▶ [MATERIAL TO PROCESS]
════════════════

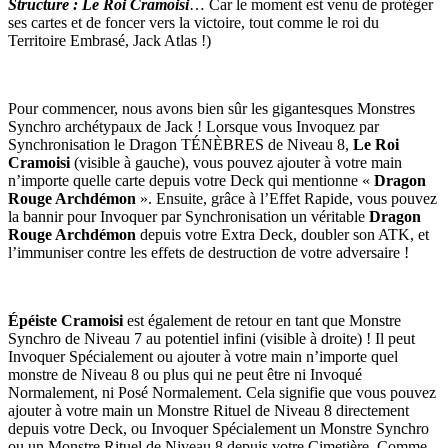
Structure : Le Roi Cramoisi
… Car le moment est venu de protéger
ses cartes et de foncer vers la victoire, tout comme le roi du
Territoire Embrasé, Jack Atlas !)
Pour commencer, nous avons bien sûr les gigantesques Monstres
Synchro archétypaux de Jack ! Lorsque vous Invoquez par
Synchronisation le Dragon TÉNÈBRES de Niveau 8,
Le Roi
Cramoisi
(visible à gauche), vous pouvez ajouter à votre main
n’importe quelle carte depuis votre Deck qui mentionne «
Dragon
Rouge Archdémon
». Ensuite, grâce à l’Effet Rapide, vous pouvez
la bannir pour Invoquer par Synchronisation un véritable
Dragon
Rouge Archdémon
depuis votre Extra Deck, doubler son ATK, et
l’immuniser contre les effets de destruction de votre adversaire !
Épéiste Cramoisi
est également de retour en tant que Monstre
Synchro de Niveau 7 au potentiel infini (visible à droite) ! Il peut
Invoquer Spécialement ou ajouter à votre main n’importe quel
monstre de Niveau 8 ou plus qui ne peut être ni Invoqué
Normalement, ni Posé Normalement. Cela signifie que vous pouvez
ajouter à votre main un Monstre Rituel de Niveau 8 directement
depuis votre Deck, ou Invoquer Spécialement un Monstre Synchro
ou un Monstre Rituel de Niveau 8 depuis votre Cimetière. Comme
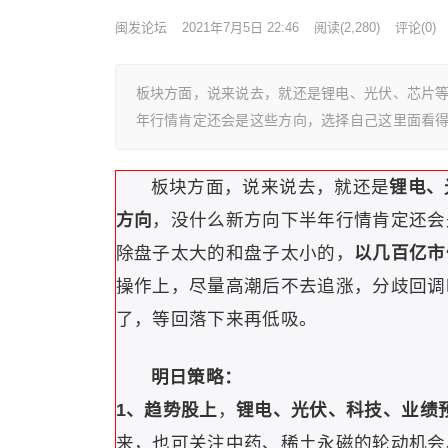
闽发论坛
2021年7月5日 22:46
阅读
(2,280)
评论(0)
板块方面，说来说去，就还是锂电、光伏、芯片
年行情肯定还会是这些方向，选择自己这里面看
板块方面，说来说去，就还是
锂电、
方向
，没什么新方向下半年行情肯定还会
除盘子太大的和盘子太小的，
以几百亿市
操作上，尽量高潮后不去追涨，分歧回调
了，等回落下来再低吸。
明日策略：
1、趋势股上
，
锂电、光伏、科技、业绩
来，也可关注中药、稀土永磁的轮动机会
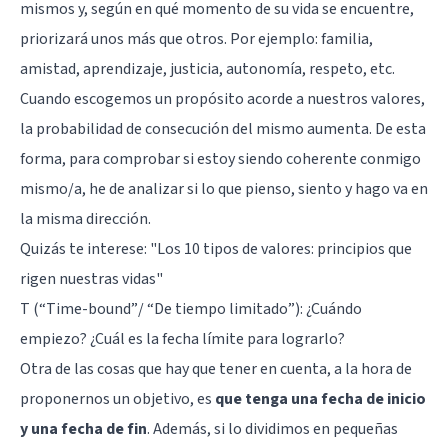
mismos y, según en qué momento de su vida se encuentre,
priorizará unos más que otros. Por ejemplo: familia,
amistad, aprendizaje, justicia, autonomía, respeto, etc.
Cuando escogemos un propósito acorde a nuestros valores,
la probabilidad de consecución del mismo aumenta. De esta
forma, para comprobar si estoy siendo coherente conmigo
mismo/a, he de analizar si lo que pienso, siento y hago va en
la misma dirección.
Quizás te interese:
"Los 10 tipos de valores: principios que
rigen nuestras vidas"
T (“Time-bound”/ “De tiempo limitado”): ¿Cuándo
empiezo? ¿Cuál es la fecha límite para lograrlo?
Otra de las cosas que hay que tener en cuenta, a la hora de
proponernos un objetivo, es
que tenga una fecha de inicio
y una fecha de fin
. Además, si lo dividimos en pequeñas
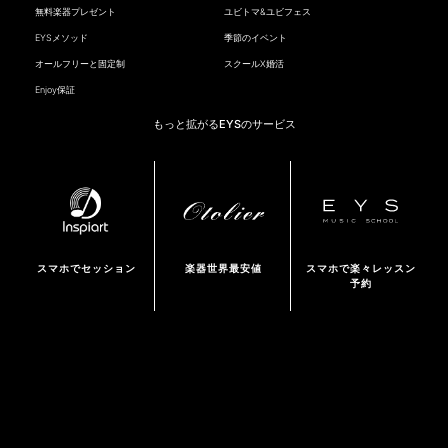
無料楽器プレゼント
ユビトマ&ユビフェス
EYSメソッド
季節のイベント
オールフリーと固定制
スクールX婚活
Enjoy保証
もっと拡がるEYSのサービス
スマホでセッション
楽器世界最安値
スマホで楽々レッスン
予約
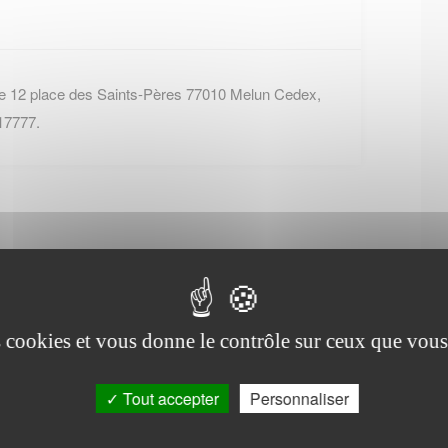
e 12 place des Saints-Pères 77010 Melun Cedex,
17777.
Office de tourisme de
es cookies et vous donne le contrôle sur ceux que vous
Carnetin
Tout accepter
Personnaliser
2 rue du chemin de fer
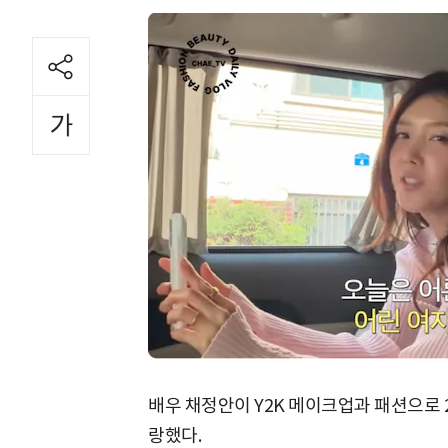
배우 채정안이 Y2K 메이크업과 패션으로 
랑했다.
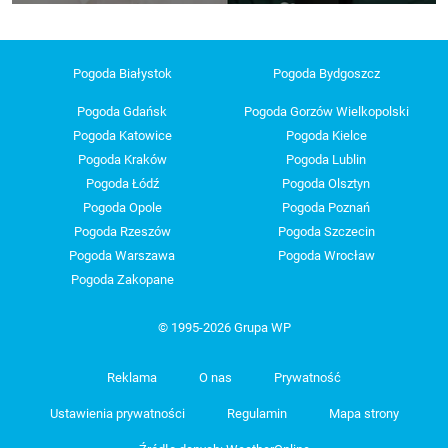
Pogoda Białystok
Pogoda Bydgoszcz
Pogoda Gdańsk
Pogoda Gorzów Wielkopolski
Pogoda Katowice
Pogoda Kielce
Pogoda Kraków
Pogoda Lublin
Pogoda Łódź
Pogoda Olsztyn
Pogoda Opole
Pogoda Poznań
Pogoda Rzeszów
Pogoda Szczecin
Pogoda Warszawa
Pogoda Wrocław
Pogoda Zakopane
© 1995-2026 Grupa WP
Reklama
O nas
Prywatność
Ustawienia prywatności
Regulamin
Mapa strony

════════════════

▶ [TASK TO CARRY OUT]
From the records above, return each line where "Deck" occurs.

▶ [WRITTEN RESPONSE]
n’importe quelle carte depuis votre Deck qui mentionne «
depuis votre Extra Deck, doubler son ATK, et
depuis votre Deck, ou Invoquer Spécialement un Monstre Synchro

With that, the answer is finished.